[PATCH] arm64: mm: force write fault for atomic RMW instructions

Wed May 8 21:23:58 PDT 2024

On 5/8/24 22:45, Christoph Lameter (Ampere) wrote:
> On Wed, 8 May 2024, Anshuman Khandual wrote:
> 
>>> The atomic RMW instructions, for example, ldadd, actually does load +
>>> add + store in one instruction, it may trigger two page faults, the
>>> first fault is a read fault, the second fault is a write fault.
>>
>> It may or it will definitely create two consecutive page faults. What
>> if the second write fault never came about. In that case an writable
>> page table entry would be created unnecessarily (or even wrongfully),
>> thus breaking the CoW.
> 
> An atomic RMV will always perform a write? If there is a read fault then write fault will follow.

Alright, but the wording above in the commit message is bit misleading.

> 
>>> Some applications use atomic RMW instructions to populate memory, for
>>> example, openjdk uses atomic-add-0 to do pretouch (populate heap memory
>>
>> But why cannot normal store operation is sufficient for pre-touching
>> the heap memory, why read-modify-write (RMW) is required instead ?
> 
> Sure a regular write operation is sufficient but you would have to modify existing applications to get that done. x86 does not do a read fault on atomics so we have an issue htere.
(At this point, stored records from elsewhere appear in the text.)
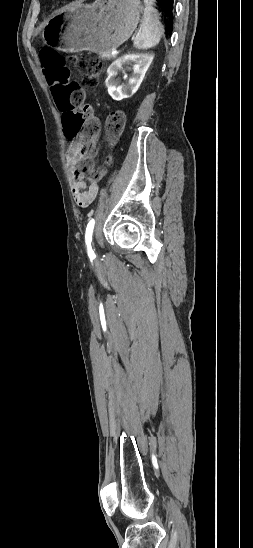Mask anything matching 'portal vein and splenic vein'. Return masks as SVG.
Wrapping results in <instances>:
<instances>
[{"mask_svg": "<svg viewBox=\"0 0 253 548\" xmlns=\"http://www.w3.org/2000/svg\"><path fill=\"white\" fill-rule=\"evenodd\" d=\"M111 54H112V55L114 56V55H116V54H117V52L115 51V52H112Z\"/></svg>", "mask_w": 253, "mask_h": 548, "instance_id": "1", "label": "portal vein and splenic vein"}]
</instances>
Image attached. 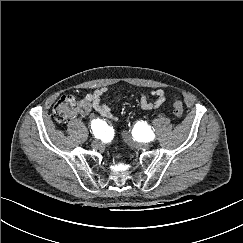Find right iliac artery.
I'll return each instance as SVG.
<instances>
[{
  "label": "right iliac artery",
  "mask_w": 243,
  "mask_h": 243,
  "mask_svg": "<svg viewBox=\"0 0 243 243\" xmlns=\"http://www.w3.org/2000/svg\"><path fill=\"white\" fill-rule=\"evenodd\" d=\"M106 128V124L101 120H94L92 122V130L96 138H100L102 131Z\"/></svg>",
  "instance_id": "82829eb1"
}]
</instances>
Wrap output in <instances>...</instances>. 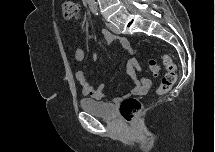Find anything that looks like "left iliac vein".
<instances>
[{"label":"left iliac vein","mask_w":215,"mask_h":152,"mask_svg":"<svg viewBox=\"0 0 215 152\" xmlns=\"http://www.w3.org/2000/svg\"><path fill=\"white\" fill-rule=\"evenodd\" d=\"M106 25L112 32H114L116 34L120 33L119 29L114 24H112L110 22H106Z\"/></svg>","instance_id":"obj_1"}]
</instances>
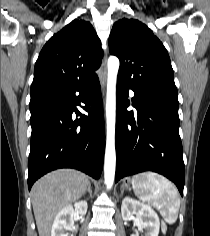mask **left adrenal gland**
<instances>
[{
  "label": "left adrenal gland",
  "mask_w": 210,
  "mask_h": 236,
  "mask_svg": "<svg viewBox=\"0 0 210 236\" xmlns=\"http://www.w3.org/2000/svg\"><path fill=\"white\" fill-rule=\"evenodd\" d=\"M124 193V187H121V195Z\"/></svg>",
  "instance_id": "left-adrenal-gland-1"
}]
</instances>
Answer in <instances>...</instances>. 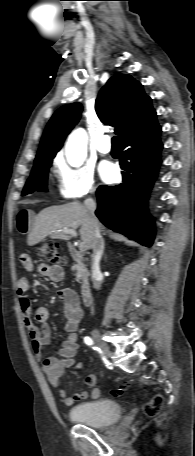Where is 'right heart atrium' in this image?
<instances>
[{
	"instance_id": "d8ad5b80",
	"label": "right heart atrium",
	"mask_w": 195,
	"mask_h": 456,
	"mask_svg": "<svg viewBox=\"0 0 195 456\" xmlns=\"http://www.w3.org/2000/svg\"><path fill=\"white\" fill-rule=\"evenodd\" d=\"M58 194L63 199H78L95 192L96 184L91 168L72 167L63 159L55 161Z\"/></svg>"
}]
</instances>
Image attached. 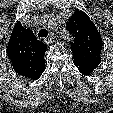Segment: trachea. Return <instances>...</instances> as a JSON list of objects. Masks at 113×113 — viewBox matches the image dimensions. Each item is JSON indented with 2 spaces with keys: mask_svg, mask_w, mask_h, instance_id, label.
Segmentation results:
<instances>
[{
  "mask_svg": "<svg viewBox=\"0 0 113 113\" xmlns=\"http://www.w3.org/2000/svg\"><path fill=\"white\" fill-rule=\"evenodd\" d=\"M47 36H48V31L46 29H41L38 33L39 38L41 37L47 38Z\"/></svg>",
  "mask_w": 113,
  "mask_h": 113,
  "instance_id": "obj_1",
  "label": "trachea"
}]
</instances>
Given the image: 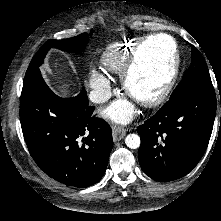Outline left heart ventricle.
<instances>
[{"label": "left heart ventricle", "instance_id": "1", "mask_svg": "<svg viewBox=\"0 0 221 221\" xmlns=\"http://www.w3.org/2000/svg\"><path fill=\"white\" fill-rule=\"evenodd\" d=\"M171 54L172 44L165 37H156L145 45L130 83L134 95L147 97L164 82Z\"/></svg>", "mask_w": 221, "mask_h": 221}]
</instances>
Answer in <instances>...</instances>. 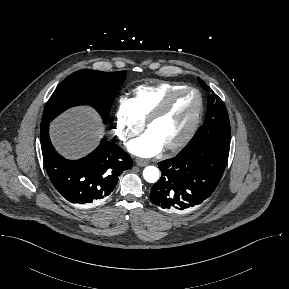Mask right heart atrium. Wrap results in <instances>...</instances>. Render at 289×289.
<instances>
[{
    "mask_svg": "<svg viewBox=\"0 0 289 289\" xmlns=\"http://www.w3.org/2000/svg\"><path fill=\"white\" fill-rule=\"evenodd\" d=\"M143 129V122L140 121L133 110L131 99L122 97L117 104L115 111L114 132L122 142L136 136Z\"/></svg>",
    "mask_w": 289,
    "mask_h": 289,
    "instance_id": "1",
    "label": "right heart atrium"
}]
</instances>
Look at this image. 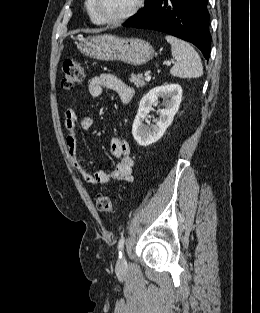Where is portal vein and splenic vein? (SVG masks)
<instances>
[{"mask_svg":"<svg viewBox=\"0 0 260 313\" xmlns=\"http://www.w3.org/2000/svg\"><path fill=\"white\" fill-rule=\"evenodd\" d=\"M167 65H170V62H168ZM145 80L146 81H150L151 80V76L149 74H146Z\"/></svg>","mask_w":260,"mask_h":313,"instance_id":"obj_1","label":"portal vein and splenic vein"}]
</instances>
Understood, although not being able to change an application to optimize
might not be a compelling argument on its own, but treating such atomic
operations differently in page fault path for improved performance sounds
feasible. But will probably let others weigh in on this and possible need
for parity with x86 behaviour.

> 
>> If the memory address has some valid data, it must have already reached there
>> via a previous write access, which would have caused initial CoW transition ?
>> If the memory address has no valid data to begin with, why even use RMW ?
> 
> Because the application can reasonably assume that all uninitialized data is zero and therefore it is not necessary to have a prior write access.

Alright, but again I wonder why an atomic operation is required to init
or pre-touch uninitialized data, some how it does not make sense unless
there is some more context here.

> 
>>> Some other architectures also have code inspection in page fault path,
>>> for example, SPARC and x86.
>>
>> Okay, I was about to ask, but is not calling get_user() for all data
>> read page faults increase the cost for a hot code path in general for
>> some potential savings for a very specific use case. Not sure if that
>> is worth the trade-off.
> 
> The instruction is cache hot since it must be present in the cpu cache for the fault. So the overhead is minimal.
> 

But could not a pagefault_disable()-enable() window prevent concurring
page faults for the current process thus degrading its performance.